Instructions to follow:
Scan the records for lines holding "thiết". Say how many there are and give nothing else.

++++

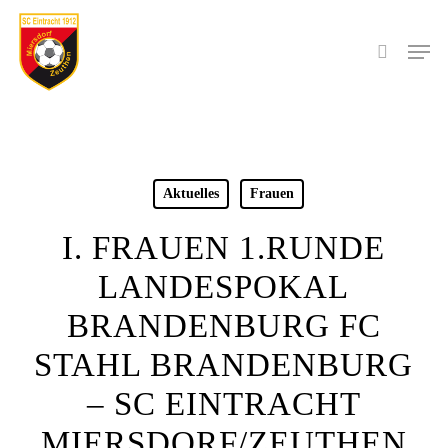
Skip
to
Men
search
main
content
Aktuelles
Frauen
I. FRAUEN 1.RUNDE
LANDESPOKAL
BRANDENBURG FC
STAHL BRANDENBURG
– SC EINTRACHT
MIERSDORF/ZEUTHEN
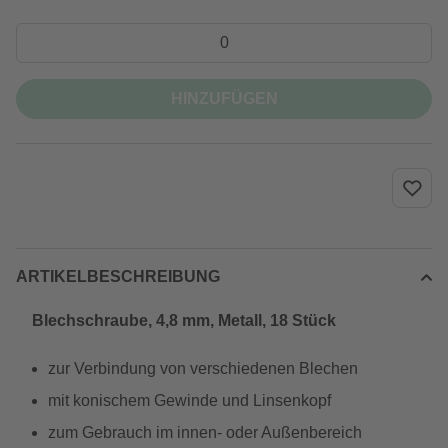
HINZUFÜGEN
ARTIKELBESCHREIBUNG
Blechschraube, 4,8 mm, Metall, 18 Stück
zur Verbindung von verschiedenen Blechen
mit konischem Gewinde und Linsenkopf
zum Gebrauch im innen- oder Außenbereich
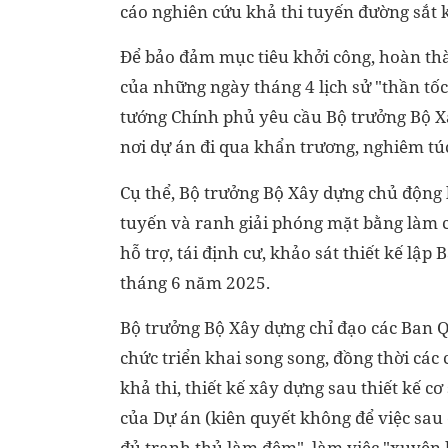
cáo nghiên cứu khả thi tuyến đường sắt k
Để bảo đảm mục tiêu khởi công, hoàn thà
của những ngày tháng 4 lịch sử "thần tốc
tướng Chính phủ yêu cầu Bộ trưởng Bộ X
nơi dự án đi qua khẩn trương, nghiêm túc
Cụ thể, Bộ trưởng Bộ Xây dựng chủ động l
tuyến và ranh giải phóng mặt bằng làm cơ
hỗ trợ, tái định cư, khảo sát thiết kế lậ
tháng 6 năm 2025.
Bộ trưởng Bộ Xây dựng chỉ đạo các Ban Qu
chức triển khai song song, đồng thời các
khả thi, thiết kế xây dựng sau thiết kế cơ
của Dự án (kiên quyết không để việc sau 
đủ tranh thủ làm đêm", làm việc "xuyên l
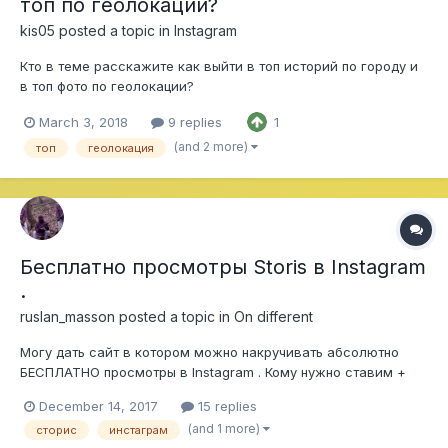
топ по геолокации?
kis05
posted a topic in
Instagram
Кто в теме расскажите как выйти в топ историй по городу и
в топ фото по геолокации?
March 3, 2018
9 replies
1
(and 2 more)
топ
геолокация
Бесплатно просмотры Storis в Instagram
.
ruslan_masson
posted a topic in
On different
Могу дать сайт в котором можно накручивать абсолютно
БЕСПЛАТНО просмотры в Instagram . Кому нужно ставим +
December 14, 2017
15 replies
(and 1 more)
сторис
инстаграм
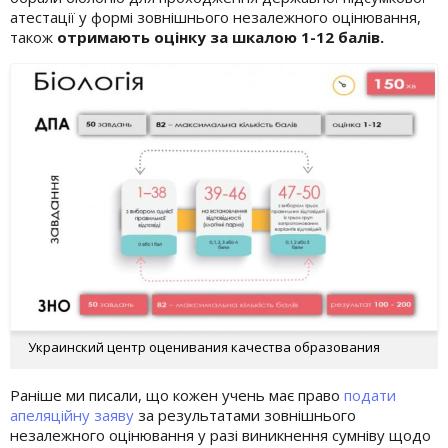
атестації у формі зовнішнього незалежного оцінювання,
також
отримають оцінку за шкалою 1-12 балів.
Украинский центр оценивания качества образования
Раніше ми писали, що кожен учень має право
подати
апеляційну заяву
за результатами зовнішнього
незалежного оцінювання у разі виникнення сумніву щодо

++++

Written solution:
2